A comparative study of ensemble and non-ensemble machine learning methods for predicting river pollution index

Accurate prediction of river water quality is fundamental to environmental sustainability and public health, particularly amid increasing freshwater scarcity. This study develops a robust Machine Learning (ML) framework to forecast the River Pollution Index (RPI) using a comprehensive 36-year national dataset from Taiwan’s Environmental Protection Administration, covering over 500 monitoring stations. We conducted a systematic comparison of ensemble methods (CatBoost, XGBoost, NGBoost) and non-ensemble benchmarks (SVM, ElasticNet, and 1D CNN). Hyperparameters were optimized via Bayesian optimization, and statistical significance was ensured by evaluating model stability using a suite of complementary indicators across 30 independent experimental runs. The results demonstrated the consistent superiority of ensemble models over non-ensemble counterparts. Among them, CatBoost achieved the highest accuracy and stability, reducing prediction error by approximately 20% relative to SVM and ElasticNet. These findings highlight the capacity of ensemble learning techniques to capture complex, non-linear interactions inherent in water quality data.
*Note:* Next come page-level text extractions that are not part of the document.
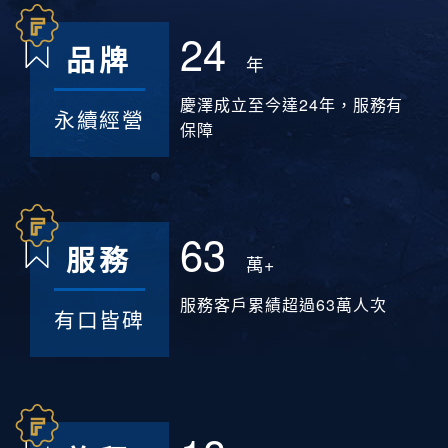
24
品牌
年
慶澤成立至今達24年，服務有
永續經營
保障
63
服務
萬+
服務客戶累績超過63萬人次
有口皆碑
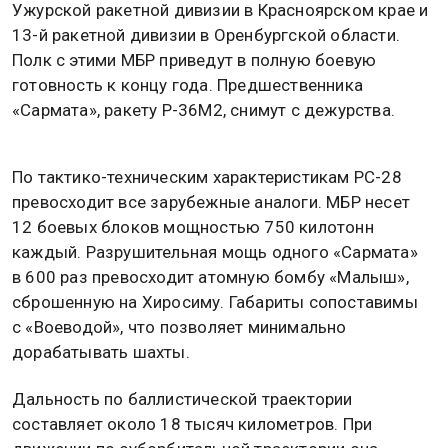
Ужурской ракетной дивизии в Красноярском крае и
13-й ракетной дивизии в Оренбургской области.
Полк с этими МБР приведут в полную боевую
готовность к концу года. Предшественника
«Сармата», ракету Р-36М2, снимут с дежурства.
По тактико-техническим характеристикам РС-28
превосходит все зарубежные аналоги. МБР несет
12 боевых блоков мощностью 750 килотонн
каждый. Разрушительная мощь одного «Сармата»
в 600 раз превосходит атомную бомбу «Малыш»,
сброшенную на Хиросиму. Габариты сопоставимы
с «Воеводой», что позволяет минимально
дорабатывать шахты.
Дальность по баллистической траектории
составляет около 18 тысяч километров. При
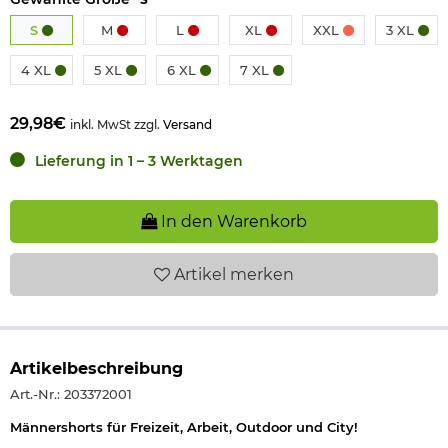
S
M
L
XL
XXL
3 XL
4 XL
5 XL
6 XL
7 XL
29,98€
inkl. MwSt zzgl.
Versand
Lieferung in 1 – 3 Werktagen
In den Warenkorb
Artikel
merken
Artikelbeschreibung
Art.-Nr.: 203372001
Männershorts für Freizeit, Arbeit, Outdoor und City!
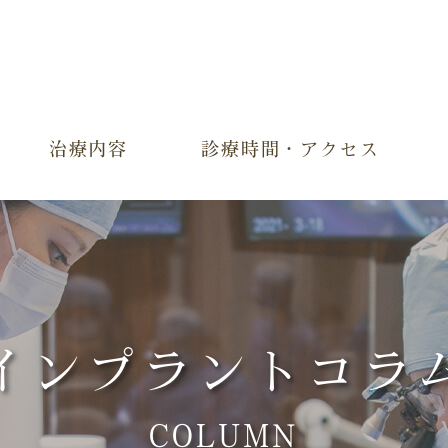
治療内容
診療時間・アクセス
インプラントコラ
COLUMN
The study makes two principal contributions: (1) the systematic implementation, optimization, and comparison of ensemble and non-ensemble ML models for river pollution prediction on a long-term national dataset; and (2) the identification of ensemble-based methods, particularly CatBoost, as robust and data-driven tools to enhance RPI forecasting and to support informed decision-making in sustainable water resource management.